(Transcribed page contents):

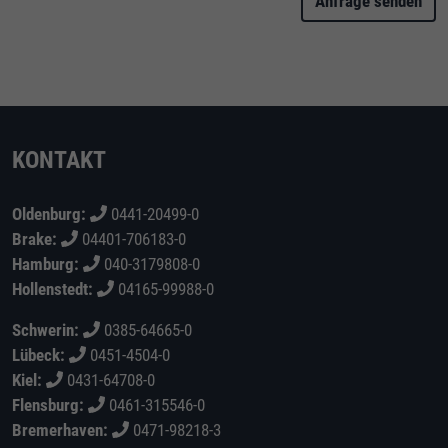
Anfrage senden
KONTAKT
Oldenburg:
0441-20499-0
Brake:
04401-706183-0
Hamburg:
040-3179808-0
Hollenstedt:
04165-99988-0
Schwerin:
0385-64665-0
Lübeck:
0451-4504-0
Kiel:
0431-64708-0
Flensburg:
0461-315546-0
Bremerhaven:
0471-98218-3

(Aim of the exercise): Copy out the records exactly; the pictures stay behind.

(Finished exercise):
Anfrage senden
KONTAKT
Oldenburg:
0441-20499-0
Brake:
04401-706183-0
Hamburg:
040-3179808-0
Hollenstedt:
04165-99988-0
Schwerin:
0385-64665-0
Lübeck:
0451-4504-0
Kiel:
0431-64708-0
Flensburg:
0461-315546-0
Bremerhaven:
0471-98218-3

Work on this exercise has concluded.